The record-setting streak began on July 3 when the average temperature on Earth reached 62.6 degrees Fahrenheit, breaking the previous record set in August of 2016. 

July 6 now holds the record at 63.01 degrees Fahrenheit, and the past week features the seven hottest days on Earth in recorded history.

While this was happening, Sacramento was experiencing one if its cooler July stretches in recent history. Downtown Sacramento had only its eighth day with a high temperature not reaching 80 degrees in the month of July since 2000, according to the National Weather Service.

Global average temperature is an abstract concept, said Dr. Andrew Pershing of Climate Central. 

“This is, I think, really hard to put in perspective, right? This is a temperature that's the average over the planet. It's a temperature that in some ways, nobody experiences, but it's a temperature that in some ways, everybody experiences,” said Pershing 

Data from the University of Maine shows the week of July 4 was the hottest week since their data collection began in the 1970s. 

Credit: climatereanalyzer.org
The dark black line that represents global average temperature this year can be seen to shoot past the previous record

“This is based on reanalysis that NOAA does every day. So they take weather observations and models and kind of smush them together. And so it's a really our first look at the numbers,” said Pershing. 

Even though the dataset only goes back to the 1970s, there are various tools and methods that can be used to compare the current climate to the past. 

“If you look at the ice core data from Greenland, you see that the temperatures that we're experiencing now are the warmest that we've probably experienced on the planet in the last 125,000 years,” said Pershing. 

Human-caused climate change will continue to push temperatures to new heights. The average peak of global average temperature typically occurs in early August, so it is possible Earth continues to break records this summer. 

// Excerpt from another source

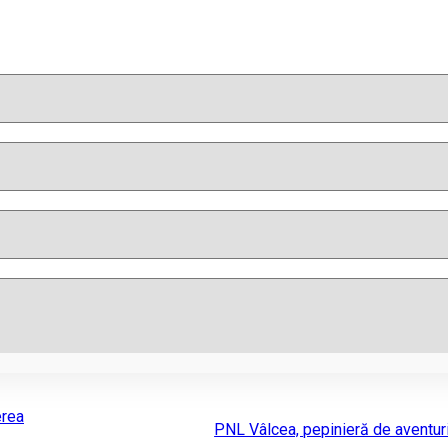
erea
PNL Vâlcea, pepinieră de aventuri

The development of El Niño also plays a role in the record-breaking heat. 2016 featured a strong El Niño and still holds the record as the warmest year in recorded history. 

Pershing reaffirms that the cool and wet start to the year in California does not work as evidence against climate change. 

“I think these global patterns are really like, that's the strongest evidence for climate change. As you move down to smaller and smaller chunks of the planet, you see more and more kinds of variability coming into play. So the fact that California is cooler this spring... El Niño is probably had a big part of that,” said Pershing.

With a heatwave on the way for California, the effects of climate change and record heat will hit much closer to home.